On the Underlying Mechanism of Light-Induced Patterning of N719-Stained Photoanodes for "Photovoltaic Photographs"

TL;DR

This study investigates the physico-chemical mechanisms behind light-induced patterning in N719-stained photoanodes, revealing dye degradation pathways and the role of TiO2, to improve control and application of photovoltaic photographs.

Contribution

It provides detailed insights into the chemical degradation process of N719 dye and the role of TiO2 in light-induced patterning of dye-sensitized solar cells, advancing understanding of this novel technique.

Findings

TiO2 is crucial in the patterning process

N719 dye undergoes multi-step chemical degradation

Insights enable better control of light-induced patterning

Abstract

Recently, "photovoltaic photographs" were proposed as a creative application of photovoltaic technologies, relevant in fields such as architecture or the automotive industry.
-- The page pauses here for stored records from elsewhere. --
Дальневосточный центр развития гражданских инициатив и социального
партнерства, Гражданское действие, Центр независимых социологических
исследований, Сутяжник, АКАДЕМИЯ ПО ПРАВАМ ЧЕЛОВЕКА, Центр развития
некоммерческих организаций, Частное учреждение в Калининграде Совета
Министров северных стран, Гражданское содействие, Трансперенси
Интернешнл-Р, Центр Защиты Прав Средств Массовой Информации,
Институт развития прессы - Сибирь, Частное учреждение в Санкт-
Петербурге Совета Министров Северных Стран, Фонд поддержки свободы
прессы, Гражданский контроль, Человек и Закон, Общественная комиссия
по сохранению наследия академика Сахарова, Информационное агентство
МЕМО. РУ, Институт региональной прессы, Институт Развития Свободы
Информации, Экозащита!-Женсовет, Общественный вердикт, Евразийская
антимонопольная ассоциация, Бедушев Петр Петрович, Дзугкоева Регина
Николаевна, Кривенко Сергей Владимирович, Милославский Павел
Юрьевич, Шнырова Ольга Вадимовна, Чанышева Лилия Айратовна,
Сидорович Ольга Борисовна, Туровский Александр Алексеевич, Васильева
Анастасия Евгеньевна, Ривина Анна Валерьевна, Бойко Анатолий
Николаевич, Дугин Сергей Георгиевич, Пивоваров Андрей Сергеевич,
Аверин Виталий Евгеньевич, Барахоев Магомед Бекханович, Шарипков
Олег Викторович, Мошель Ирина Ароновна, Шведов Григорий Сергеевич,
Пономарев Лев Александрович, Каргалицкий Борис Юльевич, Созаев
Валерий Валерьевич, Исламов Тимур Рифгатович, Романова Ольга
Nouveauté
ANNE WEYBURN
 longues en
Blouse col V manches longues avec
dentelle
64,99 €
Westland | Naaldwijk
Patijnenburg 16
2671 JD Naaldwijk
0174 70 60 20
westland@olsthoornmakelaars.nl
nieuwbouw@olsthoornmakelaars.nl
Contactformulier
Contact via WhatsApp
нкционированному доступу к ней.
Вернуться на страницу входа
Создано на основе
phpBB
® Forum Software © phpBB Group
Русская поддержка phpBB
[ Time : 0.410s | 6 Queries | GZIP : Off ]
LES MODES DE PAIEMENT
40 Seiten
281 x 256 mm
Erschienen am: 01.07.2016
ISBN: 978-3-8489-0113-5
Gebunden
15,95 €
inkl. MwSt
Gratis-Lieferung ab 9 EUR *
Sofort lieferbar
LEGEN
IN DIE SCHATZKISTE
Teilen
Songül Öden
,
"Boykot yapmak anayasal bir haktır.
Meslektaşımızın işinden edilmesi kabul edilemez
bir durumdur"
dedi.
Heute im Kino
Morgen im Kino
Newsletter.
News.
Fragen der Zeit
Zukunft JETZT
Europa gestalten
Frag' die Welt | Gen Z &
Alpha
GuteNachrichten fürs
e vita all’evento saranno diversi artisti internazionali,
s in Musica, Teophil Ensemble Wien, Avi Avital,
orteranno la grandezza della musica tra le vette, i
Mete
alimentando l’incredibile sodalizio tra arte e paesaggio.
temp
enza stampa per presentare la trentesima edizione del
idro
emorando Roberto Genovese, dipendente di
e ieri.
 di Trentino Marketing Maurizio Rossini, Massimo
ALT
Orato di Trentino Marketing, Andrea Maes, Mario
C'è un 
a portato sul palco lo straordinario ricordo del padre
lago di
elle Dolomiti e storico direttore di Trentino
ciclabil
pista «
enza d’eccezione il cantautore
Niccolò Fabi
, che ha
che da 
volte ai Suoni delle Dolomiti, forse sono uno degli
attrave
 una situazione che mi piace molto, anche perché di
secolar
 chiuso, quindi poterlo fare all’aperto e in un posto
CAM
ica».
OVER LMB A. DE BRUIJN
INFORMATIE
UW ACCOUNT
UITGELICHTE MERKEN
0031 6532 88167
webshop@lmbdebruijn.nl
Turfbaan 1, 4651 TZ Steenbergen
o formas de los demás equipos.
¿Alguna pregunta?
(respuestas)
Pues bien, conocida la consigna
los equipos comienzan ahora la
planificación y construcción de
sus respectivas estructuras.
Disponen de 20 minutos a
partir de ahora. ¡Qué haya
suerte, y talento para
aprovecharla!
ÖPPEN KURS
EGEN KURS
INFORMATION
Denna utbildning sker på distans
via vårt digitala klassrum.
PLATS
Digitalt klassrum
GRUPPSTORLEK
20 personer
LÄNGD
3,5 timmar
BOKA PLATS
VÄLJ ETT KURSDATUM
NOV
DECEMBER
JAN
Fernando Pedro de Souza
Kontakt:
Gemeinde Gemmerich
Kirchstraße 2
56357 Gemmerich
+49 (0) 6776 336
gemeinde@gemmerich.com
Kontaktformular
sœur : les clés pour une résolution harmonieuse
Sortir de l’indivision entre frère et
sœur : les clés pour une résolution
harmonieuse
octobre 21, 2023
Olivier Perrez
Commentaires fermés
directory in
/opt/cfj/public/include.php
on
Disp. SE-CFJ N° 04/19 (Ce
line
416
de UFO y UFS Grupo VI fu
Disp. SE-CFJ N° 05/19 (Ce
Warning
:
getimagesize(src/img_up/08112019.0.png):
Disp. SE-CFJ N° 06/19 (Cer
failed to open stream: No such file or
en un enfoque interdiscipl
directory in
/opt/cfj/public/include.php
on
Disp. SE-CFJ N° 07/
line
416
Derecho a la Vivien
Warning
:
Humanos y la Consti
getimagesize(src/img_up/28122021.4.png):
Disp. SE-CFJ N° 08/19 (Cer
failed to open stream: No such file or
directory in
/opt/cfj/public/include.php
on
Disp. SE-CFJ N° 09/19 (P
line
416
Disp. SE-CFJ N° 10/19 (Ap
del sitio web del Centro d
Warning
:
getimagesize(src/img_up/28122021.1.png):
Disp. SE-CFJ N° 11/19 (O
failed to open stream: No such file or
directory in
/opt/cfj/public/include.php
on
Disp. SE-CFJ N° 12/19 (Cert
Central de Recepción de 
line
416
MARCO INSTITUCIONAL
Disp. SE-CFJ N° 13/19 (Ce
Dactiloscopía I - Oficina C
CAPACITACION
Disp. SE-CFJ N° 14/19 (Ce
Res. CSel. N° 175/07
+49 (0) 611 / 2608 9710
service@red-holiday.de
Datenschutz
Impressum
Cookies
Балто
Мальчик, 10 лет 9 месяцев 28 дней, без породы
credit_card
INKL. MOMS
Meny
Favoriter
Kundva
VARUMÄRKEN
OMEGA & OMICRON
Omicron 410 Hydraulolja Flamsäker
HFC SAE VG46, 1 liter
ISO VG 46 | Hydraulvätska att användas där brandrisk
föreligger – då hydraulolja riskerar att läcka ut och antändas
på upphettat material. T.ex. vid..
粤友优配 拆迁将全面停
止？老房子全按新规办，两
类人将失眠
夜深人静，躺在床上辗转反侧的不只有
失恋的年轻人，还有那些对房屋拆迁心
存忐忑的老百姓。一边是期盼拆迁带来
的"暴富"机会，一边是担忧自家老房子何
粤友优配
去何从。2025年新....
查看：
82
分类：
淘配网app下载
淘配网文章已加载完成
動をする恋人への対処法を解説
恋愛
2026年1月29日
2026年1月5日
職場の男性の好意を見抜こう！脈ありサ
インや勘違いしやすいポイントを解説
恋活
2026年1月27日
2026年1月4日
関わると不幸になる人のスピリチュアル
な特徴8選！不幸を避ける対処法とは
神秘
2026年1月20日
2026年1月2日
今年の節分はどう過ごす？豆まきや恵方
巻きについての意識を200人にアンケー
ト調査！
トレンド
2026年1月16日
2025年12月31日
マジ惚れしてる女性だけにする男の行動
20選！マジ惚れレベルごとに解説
In this application an image is created by light-induced patterning of the photoactive layer, causing a local change in the appearance of the solar cell. In order to further develop this concept, it is crucial to elucidate the mechanism underlying these local changes. Here, UV-VIS and infrared spectroscopic techniques, as well as Gas Chromatography - Mass Spectrometry and time-of-flight secondary ion mass spectrometry, have been used to investigate the physico-chemical changes induced by this process in the photoactive layer of proof-of-concept photo-patterned dye-sensitized solar cells. We show that, for N719 photovoltaic photographs, TiO2 plays a crucial role and that the dye undergoes a multi-step chemical degradation, related to its isothiocyanate ligand. These insights are of importance for a better understanding of the photo-induced degradation of N719, a more substantiated control of the light-induced patterning process, and to design appropriate light-induced patterning techniques for other classes of solar cells.